Ferrante, nel suo intervento, ha spiegato che i disagi non derivano dalla tratta di recente costruzione ma da un’infrastruttura storica. Il problema risiede infatti nella rampa del 1930 che conduce a Lungomare Canepa. Secondo i monitoraggi effettuati, questa rampa presenta criticità tali da poter ospitare solo due corsie; per evitare un "effetto imbuto", è stato necessario chiudere l'accesso inferiore dell'Elicoidale per garantire il flusso in uscita dall'autostrada.
La gestione dell'area è divisa tra Comune e Autorità di Sistema Portuale, a cui spetta la competenza specifica sul Ponte Elicoidale. La sostituzione integrale dell’impalcato della rampa finale dovrebbe iniziare ad aprile 2026, per la redazione del Progetto di Fattibilità Tecnico-Economica (PFTE) sono stati stimati circa 24 mesi di tempo e un costo di oltre 2,1 milioni di euro.

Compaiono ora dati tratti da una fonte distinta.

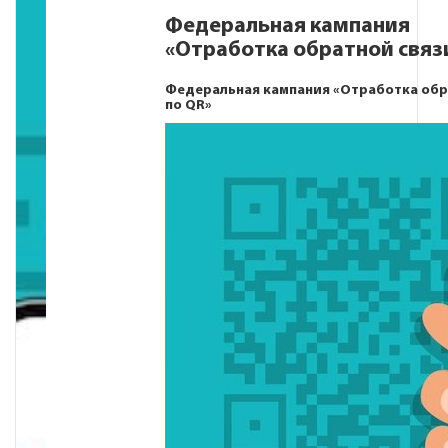
Федеральная кампания
«Отработка обратной связи
Федеральная кампания «Отработка обр
по QR»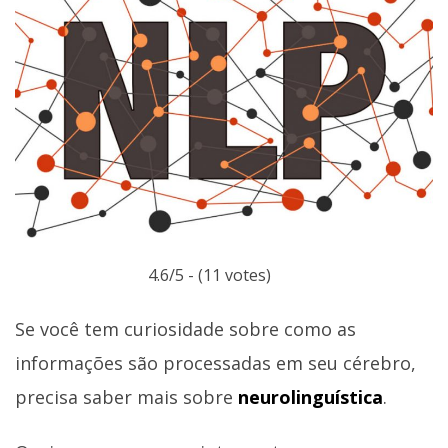
4.6/5 - (11 votes)
Se você tem curiosidade sobre como as
informações são processadas em seu cérebro,
precisa saber mais sobre
neurolinguística
.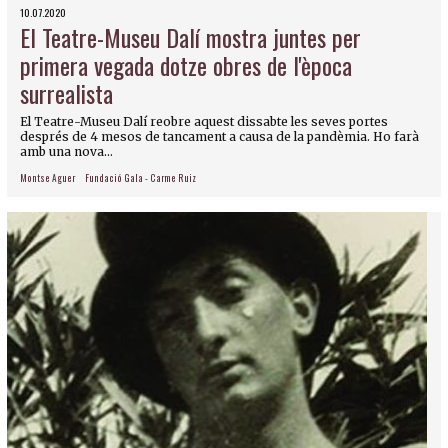
10.07.2020
El Teatre-Museu Dalí mostra juntes per
primera vegada dotze obres de l'època
surrealista
El Teatre-Museu Dalí reobre aquest dissabte les seves portes
després de 4 mesos de tancament a causa de la pandèmia. Ho farà
amb una nova...
Montse Aguer
Fundació Gala - Carme Ruiz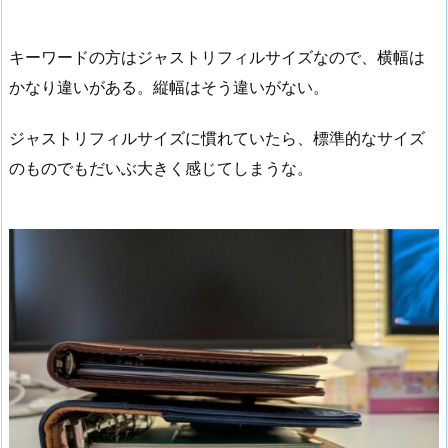
キーワードの方はジャストリフィルサイズなので、横幅は
かなり違いがある。縦幅はそう違いがない。
ジャストリフィルサイズに慣れていたら、標準的なサイズ
のものでもだいぶ大きく感じてしまうな。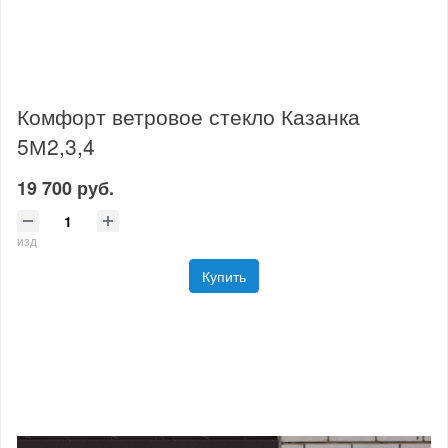
Комфорт ветровое стекло Казанка
5М2,3,4
19 700 руб.
изд
Купить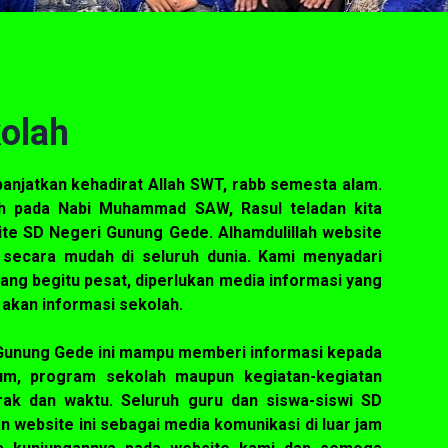
olah
panjatkan kehadirat Allah SWT, rabb semesta alam.
h pada Nabi Muhammad SAW, Rasul teladan kita
ite SD Negeri Gunung Gede. Alhamdulillah website
 secara mudah di seluruh dunia. Kami menyadari
ng begitu pesat, diperlukan media informasi yang
akan informasi sekolah.
Gunung Gede ini mampu memberi informasi kepada
ulum, program sekolah maupun kegiatan-kegiatan
rak dan waktu. Seluruh guru dan siswa-siswi SD
website ini sebagai media komunikasi di luar jam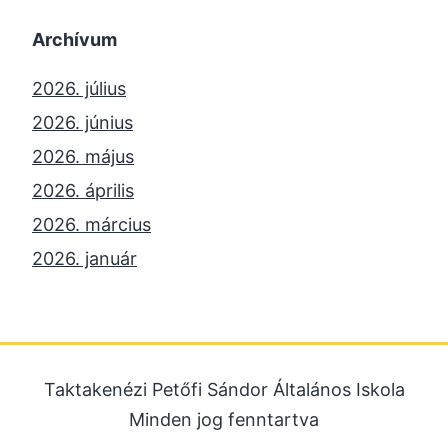
Archívum
2026. július
2026. június
2026. május
2026. április
2026. március
2026. január
2025. december
2025. október
2025. szeptember
Taktakenézi Petőfi Sándor Általános Iskola
2025. július
Minden jog fenntartva
2025. június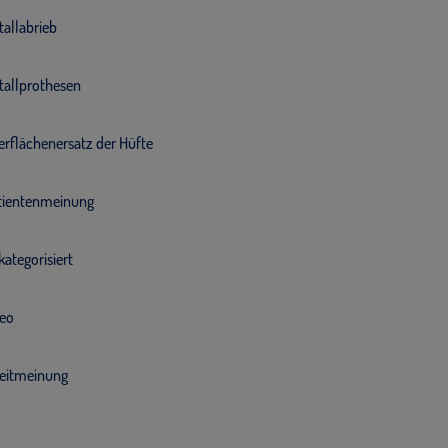
allabrieb
tallprothesen
erflächenersatz der Hüfte
tientenmeinung
ategorisiert
deo
eitmeinung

Nel frattempo, il Comune sta procedendo con una gara per l'affidamento di servizi di monitoraggio specifico sulle opere di propria competenza, al fine di controllare le strutture ed eventualmente prorogare le attuali configurazioni di transitabilità in sicurezza. “Bisogna aspettare i lavori di sostituzione di quella rampa”, ha concluso Ferrante, confermando che la piena funzionalità non potrà essere ripristinata prima dell'intervento radicale previsto dall'Autorità Portuale.